At half-past one the Council was over, and Their Majesties went to dinner, as did also Johnnie in the Common Room.

At half-past three of the clock the Esquire was standing in the Royal box behind the King and Queen, among a group of other courtiers, and looking down on the great tilting yard, where he longed himself to be.

The Royal Gallery was at one end of the yard, a great stage-box, as it were, into which two carved chairs were set, and which was designated, as a somewhat fervent chronicler records, "the gallery, or place at the end of the tilting yard adjoining to Her Grace's Palace of the Tower, whereat her person should be placed. It was called, and with good cause, the Castle, or Fortress of Perfect Beauty, forasmuch as Her Highness should be there included."

Johnnie stood and watched it all with eyes in which there was but little animation. A few days before nothing would have gladdened him more than such a spectacle as this. To-day it was as nothing to him.

Down below was a device of painted canvas, imitating a rolling-trench, which was supposed to be the besieging works of those who attempted the "Fortress of Perfect Beauty."

"Upon the top of it were set two cannons wrought of wood, and coloured so passing well, as, indeed, they seemed to be two fair field-pieces of ordnance. And by them were placed two men for gunners in cloth and crimson sarcanet, with baskets of earth for defence of their bodies withal."

At the far end of the lists there came a clanking and hammering of the farriers' and armourers' forges.
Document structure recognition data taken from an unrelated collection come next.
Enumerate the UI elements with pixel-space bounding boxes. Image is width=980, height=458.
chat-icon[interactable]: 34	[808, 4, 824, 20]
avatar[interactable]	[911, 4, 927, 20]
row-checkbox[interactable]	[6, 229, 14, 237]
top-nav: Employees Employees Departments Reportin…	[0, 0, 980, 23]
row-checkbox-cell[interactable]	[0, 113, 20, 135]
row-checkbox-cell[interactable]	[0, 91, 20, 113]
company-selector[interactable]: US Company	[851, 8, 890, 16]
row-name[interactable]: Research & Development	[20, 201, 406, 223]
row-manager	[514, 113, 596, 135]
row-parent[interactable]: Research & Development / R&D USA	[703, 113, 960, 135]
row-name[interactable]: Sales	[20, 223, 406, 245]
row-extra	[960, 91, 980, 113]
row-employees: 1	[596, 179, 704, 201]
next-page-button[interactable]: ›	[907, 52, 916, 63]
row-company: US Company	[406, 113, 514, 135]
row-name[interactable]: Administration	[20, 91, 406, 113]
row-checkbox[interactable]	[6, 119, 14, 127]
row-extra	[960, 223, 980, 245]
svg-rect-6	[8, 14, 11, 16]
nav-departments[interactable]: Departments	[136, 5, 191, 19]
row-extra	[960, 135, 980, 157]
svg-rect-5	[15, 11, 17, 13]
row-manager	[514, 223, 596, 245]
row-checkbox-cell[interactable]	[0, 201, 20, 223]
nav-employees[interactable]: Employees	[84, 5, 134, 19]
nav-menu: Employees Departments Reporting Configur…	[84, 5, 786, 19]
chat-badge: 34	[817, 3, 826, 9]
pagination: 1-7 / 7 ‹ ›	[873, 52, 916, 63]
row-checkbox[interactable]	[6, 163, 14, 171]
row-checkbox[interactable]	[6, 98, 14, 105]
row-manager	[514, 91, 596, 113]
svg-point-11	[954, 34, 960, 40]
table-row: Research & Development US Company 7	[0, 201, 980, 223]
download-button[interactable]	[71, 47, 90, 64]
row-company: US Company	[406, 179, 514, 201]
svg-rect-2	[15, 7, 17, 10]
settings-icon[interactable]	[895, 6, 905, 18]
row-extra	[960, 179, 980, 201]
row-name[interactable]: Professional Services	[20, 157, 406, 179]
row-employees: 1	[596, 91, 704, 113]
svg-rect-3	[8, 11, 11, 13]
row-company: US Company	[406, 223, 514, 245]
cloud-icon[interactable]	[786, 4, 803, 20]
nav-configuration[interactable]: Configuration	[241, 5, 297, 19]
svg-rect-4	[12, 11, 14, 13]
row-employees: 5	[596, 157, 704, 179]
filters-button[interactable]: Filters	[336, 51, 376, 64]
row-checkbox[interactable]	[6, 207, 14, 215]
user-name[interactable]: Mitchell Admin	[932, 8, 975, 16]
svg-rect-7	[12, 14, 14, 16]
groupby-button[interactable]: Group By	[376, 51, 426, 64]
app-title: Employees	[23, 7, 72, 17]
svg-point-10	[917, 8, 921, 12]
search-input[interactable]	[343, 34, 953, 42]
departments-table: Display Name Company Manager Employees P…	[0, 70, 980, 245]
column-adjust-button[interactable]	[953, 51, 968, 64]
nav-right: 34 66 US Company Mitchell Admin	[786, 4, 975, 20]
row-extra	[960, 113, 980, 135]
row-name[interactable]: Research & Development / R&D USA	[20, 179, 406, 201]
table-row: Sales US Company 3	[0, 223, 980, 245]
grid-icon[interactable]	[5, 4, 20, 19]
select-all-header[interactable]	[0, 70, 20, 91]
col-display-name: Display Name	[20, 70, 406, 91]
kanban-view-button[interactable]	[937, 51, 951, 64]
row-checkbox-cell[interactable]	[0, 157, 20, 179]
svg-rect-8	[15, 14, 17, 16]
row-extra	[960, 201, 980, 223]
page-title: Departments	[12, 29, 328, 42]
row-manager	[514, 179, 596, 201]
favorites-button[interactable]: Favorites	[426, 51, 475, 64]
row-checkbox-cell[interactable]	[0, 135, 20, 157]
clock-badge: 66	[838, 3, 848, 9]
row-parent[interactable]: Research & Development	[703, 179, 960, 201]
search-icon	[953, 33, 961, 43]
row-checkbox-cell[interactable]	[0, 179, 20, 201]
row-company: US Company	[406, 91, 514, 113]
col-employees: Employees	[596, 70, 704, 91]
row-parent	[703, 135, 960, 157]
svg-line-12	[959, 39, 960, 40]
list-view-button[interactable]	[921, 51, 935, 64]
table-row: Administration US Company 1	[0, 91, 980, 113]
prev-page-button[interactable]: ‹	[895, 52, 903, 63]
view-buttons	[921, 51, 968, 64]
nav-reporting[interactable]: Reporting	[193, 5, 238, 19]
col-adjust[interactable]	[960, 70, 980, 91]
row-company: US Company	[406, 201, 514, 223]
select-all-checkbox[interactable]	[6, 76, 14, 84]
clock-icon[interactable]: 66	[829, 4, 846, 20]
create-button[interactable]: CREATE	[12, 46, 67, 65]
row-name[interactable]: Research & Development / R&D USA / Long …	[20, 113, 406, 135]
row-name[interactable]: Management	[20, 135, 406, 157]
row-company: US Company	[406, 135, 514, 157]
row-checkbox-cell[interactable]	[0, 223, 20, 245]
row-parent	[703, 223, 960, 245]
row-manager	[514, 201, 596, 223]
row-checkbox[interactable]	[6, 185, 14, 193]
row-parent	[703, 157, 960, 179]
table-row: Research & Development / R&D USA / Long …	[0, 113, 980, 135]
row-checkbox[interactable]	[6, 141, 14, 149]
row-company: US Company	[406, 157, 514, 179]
Grooms in mandilions—the loose, sleeveless jacket of their calling—were running about everywhere, leading the chargers trapped with velvet and gold in their harness. Gentlemen in short cloaks and Venetian hose bustled about among the knights, and here and there from the stables, and withdrawing sheds outside the lists, great armoured figures came, the sun shining upon their plates—russet-coloured, fluted, damascened with gold in a hundred points of fire.

Nothing could be more splendid, as the trumpeters advanced into the lists, and the fierce fanfaronade snarled up to the sky. The Garter King-at-arms in his tabard, mounted on a white horse with gold housings, rode out into the centre of the yard, and behind him, though on foot, were Blue-mantle and Rouge-dragon.

The afternoon air was full of martial noise, the clank of metal, the brazen notes of horns, the stir and murmur of a great company.